Added Stevenson: “Blue Bird is the proven technology leader for zero-emission electric activity and school buses. We anticipate scaling up our electric vehicle production capacity to 4,000 vehicles a year by 2024 to meet demand. Blue Bird continues to transform the transportation industry.”

2022 Guidance Confirmed
“We are expecting a challenging 1H for fiscal 2022 due to continued supply constraints and margin pressure, with the majority of the supplier cost increases taking effect on January 1, 2022,” said Razvan Radulescu, CFO of Blue Bird Corporation. “We still expect to see gradual relief beginning in fiscal Q3 as supply chain constraints are resolved due to new suppliers coming on board, and orders with the 11% price increase begin to be delivered.

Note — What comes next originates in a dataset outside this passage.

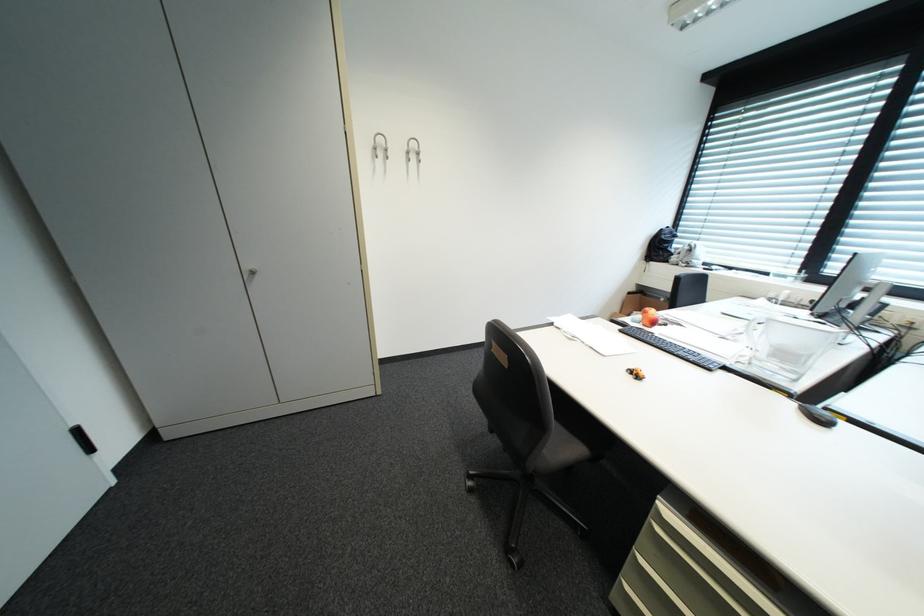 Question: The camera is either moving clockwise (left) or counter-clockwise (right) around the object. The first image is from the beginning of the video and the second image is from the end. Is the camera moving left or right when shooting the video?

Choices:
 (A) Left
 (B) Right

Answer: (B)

In Fiscal Q4 we expect to be at higher production levels and with normalized margins as the full 11% price increase goes into effect. Therefore, we are maintaining our guidance for fiscal 2022, previously released during our fiscal 2021 year-end call.”

Fiscal 2022 First Quarter Results

Net Sales
Net sales were $129.2 million for the first quarter of fiscal 2022, a decrease of $1.2 million, or 0.9%, from prior year period. Bus unit sales were 1,149 units for the quarter compared with 1,255 units for the same period last year. The $5.4 million decrease in bus segment sales was partially offset by an increase of $4.2 million in parts segment sales, driven by increased demand, as more busses are in operation as more schools have opened back up to in person learning, and by pricing actions taken by management to offset increases in purchased part costs.

Gross Profit
First quarter gross profit of $16.2 million represented an increase of $1.7 million from the first quarter of last year. The increase was primarily driven by higher parts segment sales volume and pricing actions taken by management to offset increases in purchased part costs. Gross profit margin improved 1.4 points to 12.5%.

Net Loss
Net loss was $4.1 million for the first quarter of fiscal 2022, which was $2.5 million higher than the same period last year. The increase was primarily driven by an increase of $3.5 million in SG&A, which was largely a result of share-based compensation expense as a result of the accelerated vesting of all outstanding stock awards for two of the Company's former executives, merit increases for all employees, and reversal of COVID-19 related extraordinary actions taken in the first quarter of fiscal 2021 to reduce labor costs. This increase in SG&A was partially offset by a $1.2 million increase in income tax benefit.

Adjusted Net Income
Adjusted Net Income was $(2.0) million, representing a decrease of $2.1 million compared with the same period last year. This decrease is primarily due to the $2.5 million increase in net loss. This was partially offset by a $0.7 million increase in share-based compensation.

Adjusted EBITDA
Adjusted EBITDA was $3.6 million, which was a decrease of $2.2 million compared with the first quarter last year. This decrease is primarily due to the $2.5 million increase in net loss.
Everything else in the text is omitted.